Collected data
▶
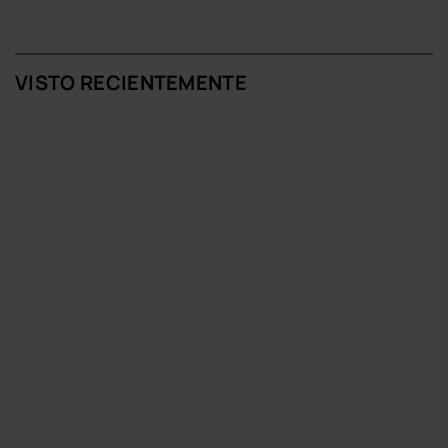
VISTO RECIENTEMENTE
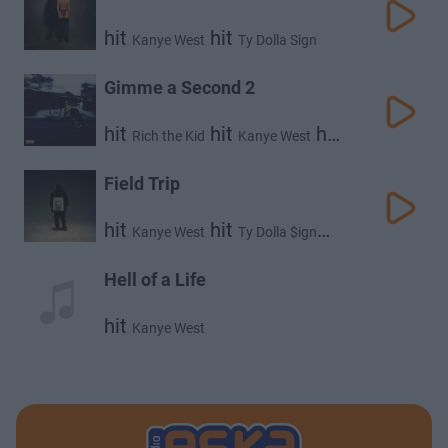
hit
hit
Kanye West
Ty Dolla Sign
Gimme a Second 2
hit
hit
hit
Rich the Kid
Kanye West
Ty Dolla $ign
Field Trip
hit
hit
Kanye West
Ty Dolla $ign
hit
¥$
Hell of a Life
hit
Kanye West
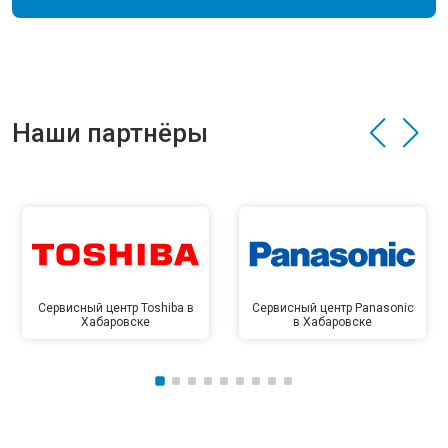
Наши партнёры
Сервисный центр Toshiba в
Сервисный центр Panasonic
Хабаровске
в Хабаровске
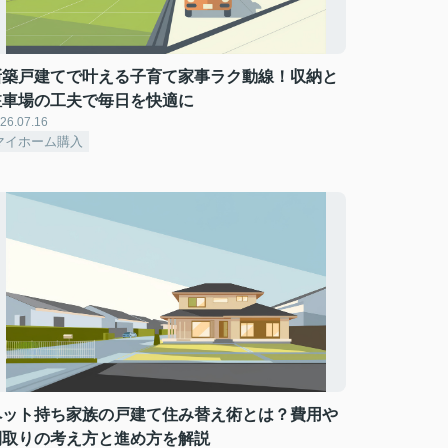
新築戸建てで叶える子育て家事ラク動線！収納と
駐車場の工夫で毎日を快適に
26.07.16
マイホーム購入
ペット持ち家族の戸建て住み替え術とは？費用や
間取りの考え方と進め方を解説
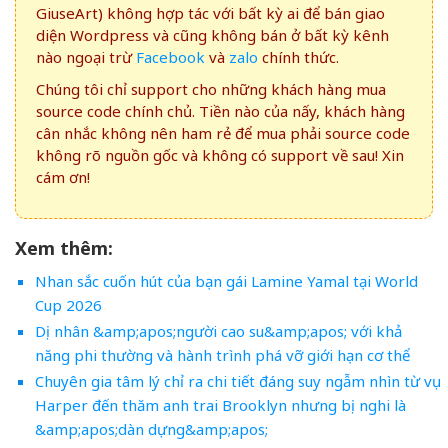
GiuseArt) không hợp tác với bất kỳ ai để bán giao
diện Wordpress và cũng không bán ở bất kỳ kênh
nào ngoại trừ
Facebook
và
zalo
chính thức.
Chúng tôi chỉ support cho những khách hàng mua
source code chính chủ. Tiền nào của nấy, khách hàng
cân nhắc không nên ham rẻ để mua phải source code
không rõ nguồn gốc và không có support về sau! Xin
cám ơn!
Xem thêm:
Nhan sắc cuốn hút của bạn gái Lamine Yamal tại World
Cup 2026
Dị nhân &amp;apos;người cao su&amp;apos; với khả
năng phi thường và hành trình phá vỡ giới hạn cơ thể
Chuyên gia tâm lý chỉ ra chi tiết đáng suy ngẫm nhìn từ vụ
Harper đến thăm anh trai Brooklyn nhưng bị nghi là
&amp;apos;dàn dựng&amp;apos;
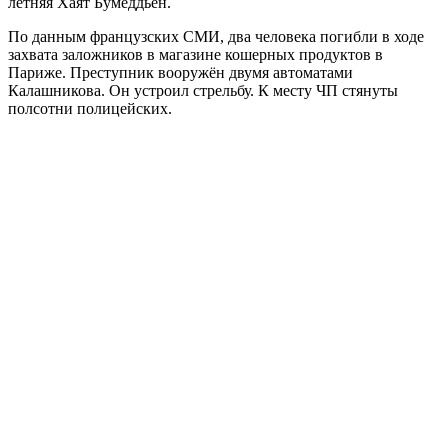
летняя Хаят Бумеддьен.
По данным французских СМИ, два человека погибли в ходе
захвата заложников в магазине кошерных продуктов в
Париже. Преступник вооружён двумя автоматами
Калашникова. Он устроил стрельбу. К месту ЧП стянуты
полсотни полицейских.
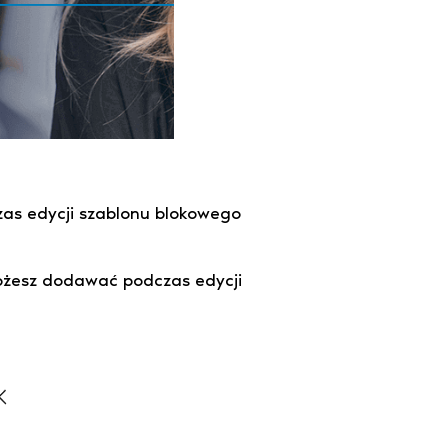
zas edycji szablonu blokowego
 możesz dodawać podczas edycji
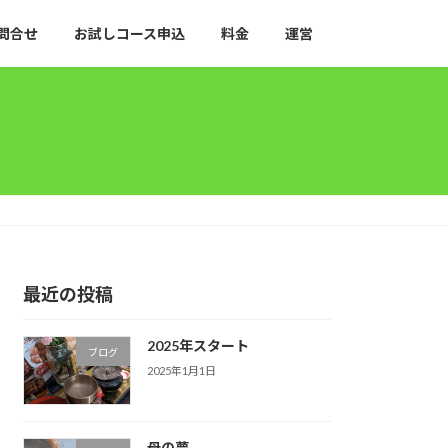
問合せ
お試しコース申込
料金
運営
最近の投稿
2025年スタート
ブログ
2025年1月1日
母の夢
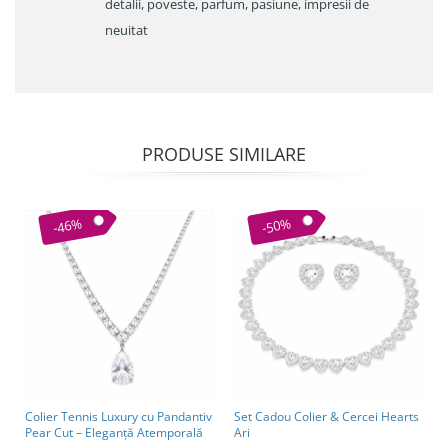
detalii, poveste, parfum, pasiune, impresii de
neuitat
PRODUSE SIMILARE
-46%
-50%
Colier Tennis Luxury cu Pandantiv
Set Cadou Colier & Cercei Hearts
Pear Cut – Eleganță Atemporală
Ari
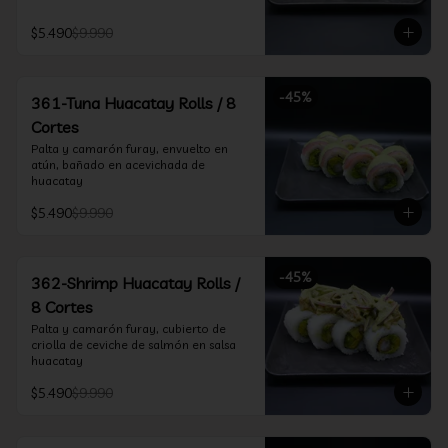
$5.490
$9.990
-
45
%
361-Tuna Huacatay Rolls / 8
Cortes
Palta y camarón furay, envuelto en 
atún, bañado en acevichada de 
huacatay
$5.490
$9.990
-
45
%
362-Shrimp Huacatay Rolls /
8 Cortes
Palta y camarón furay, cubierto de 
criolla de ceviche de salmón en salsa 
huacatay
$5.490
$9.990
◀
Exercise details:
The complete set of records should be written out again, pictures excluded.

Solution below:
VISTO RECIENTEMENTE
hit
hit
Kanye West
Ty Dolla Sign
Gimme a Second 2
hit
hit
hit
Rich the Kid
Kanye West
Ty Dolla $ign
Field Trip
hit
hit
Kanye West
Ty Dolla $ign
hit
¥$
Hell of a Life
hit
Kanye West
Наши партнёры
Сервисный центр Toshiba в
Сервисный центр Panasonic
Хабаровске
в Хабаровске
新築戸建てで叶える子育て家事ラク動線！収納と
駐車場の工夫で毎日を快適に
26.07.16
マイホーム購入
ペット持ち家族の戸建て住み替え術とは？費用や
間取りの考え方と進め方を解説
GiuseArt) không hợp tác với bất kỳ ai để bán giao
diện Wordpress và cũng không bán ở bất kỳ kênh
nào ngoại trừ
Facebook
và
zalo
chính thức.
Chúng tôi chỉ support cho những khách hàng mua
source code chính chủ. Tiền nào của nấy, khách hàng
cân nhắc không nên ham rẻ để mua phải source code
không rõ nguồn gốc và không có support về sau! Xin
cám ơn!
Xem thêm:
Nhan sắc cuốn hút của bạn gái Lamine Yamal tại World
Cup 2026
Dị nhân &amp;apos;người cao su&amp;apos; với khả
năng phi thường và hành trình phá vỡ giới hạn cơ thể
Chuyên gia tâm lý chỉ ra chi tiết đáng suy ngẫm nhìn từ vụ
Harper đến thăm anh trai Brooklyn nhưng bị nghi là
&amp;apos;dàn dựng&amp;apos;
летняя Хаят Бумеддьен.
По данным французских СМИ, два человека погибли в ходе
захвата заложников в магазине кошерных продуктов в
Париже. Преступник вооружён двумя автоматами
Калашникова. Он устроил стрельбу. К месту ЧП стянуты
полсотни полицейских.
zas edycji szablonu blokowego
 możesz dodawać podczas edycji
問合せ
お試しコース申込
料金
運営
最近の投稿
2025年スタート
ブログ
2025年1月1日
母の夢
detalii, poveste, parfum, pasiune, impresii de
neuitat
PRODUSE SIMILARE
-46%
-50%
Colier Tennis Luxury cu Pandantiv
Set Cadou Colier & Cercei Hearts
Pear Cut – Eleganță Atemporală
Ari
$5.490
$9.990
-
45
%
361-Tuna Huacatay Rolls / 8
Cortes
Palta y camarón furay, envuelto en 
atún, bañado en acevichada de 
huacatay
$5.490
$9.990
-
45
%
362-Shrimp Huacatay Rolls /
8 Cortes
Palta y camarón furay, cubierto de 
criolla de ceviche de salmón en salsa 
huacatay
$5.490
$9.990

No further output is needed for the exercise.